Problem details - All entries shown below should be duplicated character for character.

-------- Extracted information

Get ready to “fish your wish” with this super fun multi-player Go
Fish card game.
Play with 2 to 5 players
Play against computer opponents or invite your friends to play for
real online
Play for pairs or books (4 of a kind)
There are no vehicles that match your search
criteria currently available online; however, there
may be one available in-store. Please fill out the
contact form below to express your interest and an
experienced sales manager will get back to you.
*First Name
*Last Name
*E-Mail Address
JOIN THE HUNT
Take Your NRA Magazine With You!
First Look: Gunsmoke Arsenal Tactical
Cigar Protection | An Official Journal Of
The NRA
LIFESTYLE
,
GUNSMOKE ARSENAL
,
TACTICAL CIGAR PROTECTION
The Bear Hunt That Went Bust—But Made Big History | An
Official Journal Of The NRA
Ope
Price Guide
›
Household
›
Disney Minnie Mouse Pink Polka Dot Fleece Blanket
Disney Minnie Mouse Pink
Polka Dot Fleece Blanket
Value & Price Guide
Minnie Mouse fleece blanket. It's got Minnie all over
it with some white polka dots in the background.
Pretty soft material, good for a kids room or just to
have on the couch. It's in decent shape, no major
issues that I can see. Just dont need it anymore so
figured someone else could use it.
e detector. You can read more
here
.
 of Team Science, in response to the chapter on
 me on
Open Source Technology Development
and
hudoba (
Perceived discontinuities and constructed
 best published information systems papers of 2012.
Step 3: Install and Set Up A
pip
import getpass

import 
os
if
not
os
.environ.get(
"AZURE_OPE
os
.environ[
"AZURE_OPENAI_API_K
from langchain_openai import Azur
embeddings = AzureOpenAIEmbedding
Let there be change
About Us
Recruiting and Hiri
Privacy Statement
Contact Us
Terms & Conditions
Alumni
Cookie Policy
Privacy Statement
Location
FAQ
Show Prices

----------------

Answer box -
Get ready to “fish your wish” with this super fun multi-player Go
Fish card game.
Play with 2 to 5 players
Play against computer opponents or invite your friends to play for
real online
Play for pairs or books (4 of a kind)
There are no vehicles that match your search
criteria currently available online; however, there
may be one available in-store. Please fill out the
contact form below to express your interest and an
experienced sales manager will get back to you.
*First Name
*Last Name
*E-Mail Address
JOIN THE HUNT
Take Your NRA Magazine With You!
First Look: Gunsmoke Arsenal Tactical
Cigar Protection | An Official Journal Of
The NRA
LIFESTYLE
,
GUNSMOKE ARSENAL
,
TACTICAL CIGAR PROTECTION
The Bear Hunt That Went Bust—But Made Big History | An
Official Journal Of The NRA
Ope
Price Guide
›
Household
›
Disney Minnie Mouse Pink Polka Dot Fleece Blanket
Disney Minnie Mouse Pink
Polka Dot Fleece Blanket
Value & Price Guide
Minnie Mouse fleece blanket. It's got Minnie all over
it with some white polka dots in the background.
Pretty soft material, good for a kids room or just to
have on the couch. It's in decent shape, no major
issues that I can see. Just dont need it anymore so
figured someone else could use it.
e detector. You can read more
here
.
 of Team Science, in response to the chapter on
 me on
Open Source Technology Development
and
hudoba (
Perceived discontinuities and constructed
 best published information systems papers of 2012.
Step 3: Install and Set Up A
pip
import getpass

import 
os
if
not
os
.environ.get(
"AZURE_OPE
os
.environ[
"AZURE_OPENAI_API_K
from langchain_openai import Azur
embeddings = AzureOpenAIEmbedding
Let there be change
About Us
Recruiting and Hiri
Privacy Statement
Contact Us
Terms & Conditions
Alumni
Cookie Policy
Privacy Statement
Location
FAQ
Show Prices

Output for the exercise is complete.